* [What needs to be done]:
Find the lines holding the string "Liga" in the data, then copy all of them.

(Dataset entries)
>>>>>
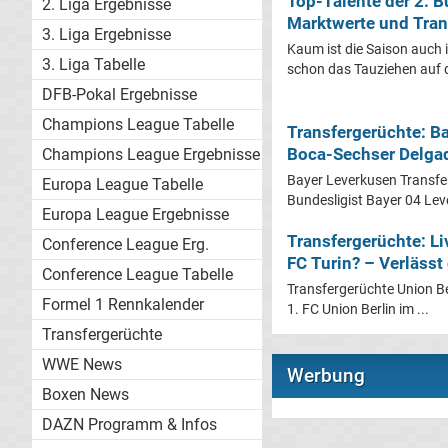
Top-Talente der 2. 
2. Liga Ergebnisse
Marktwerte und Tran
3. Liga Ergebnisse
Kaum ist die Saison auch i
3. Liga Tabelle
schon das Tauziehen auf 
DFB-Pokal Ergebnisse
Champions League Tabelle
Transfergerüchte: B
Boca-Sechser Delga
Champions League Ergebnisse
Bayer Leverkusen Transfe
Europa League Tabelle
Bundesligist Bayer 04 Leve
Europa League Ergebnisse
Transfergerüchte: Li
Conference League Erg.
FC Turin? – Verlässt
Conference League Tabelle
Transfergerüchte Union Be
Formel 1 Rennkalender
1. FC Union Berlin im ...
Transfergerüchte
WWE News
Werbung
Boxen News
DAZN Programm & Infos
<<<<<
>>>>>
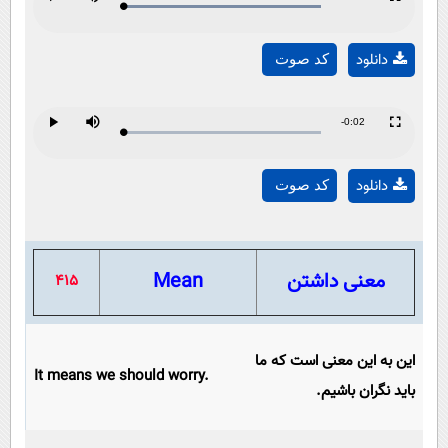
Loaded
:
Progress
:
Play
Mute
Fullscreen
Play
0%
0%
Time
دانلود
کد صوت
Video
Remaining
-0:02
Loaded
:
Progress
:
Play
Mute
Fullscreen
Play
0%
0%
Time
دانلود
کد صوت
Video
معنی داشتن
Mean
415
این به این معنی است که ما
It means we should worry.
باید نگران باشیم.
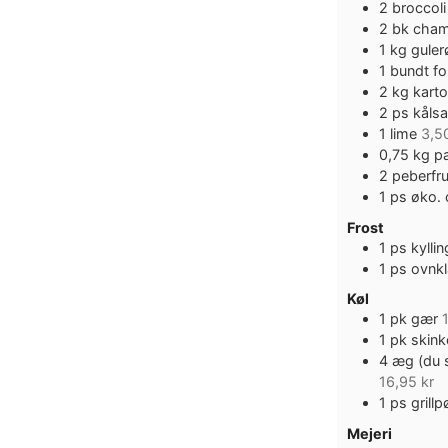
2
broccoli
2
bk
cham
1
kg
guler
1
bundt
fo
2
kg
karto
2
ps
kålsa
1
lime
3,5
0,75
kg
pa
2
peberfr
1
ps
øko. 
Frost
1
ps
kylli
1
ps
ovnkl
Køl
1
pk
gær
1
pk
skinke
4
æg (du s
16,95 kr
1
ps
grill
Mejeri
<<<<<
* [Solution for this task]:
2. Liga Ergebnisse
3. Liga Ergebnisse
3. Liga Tabelle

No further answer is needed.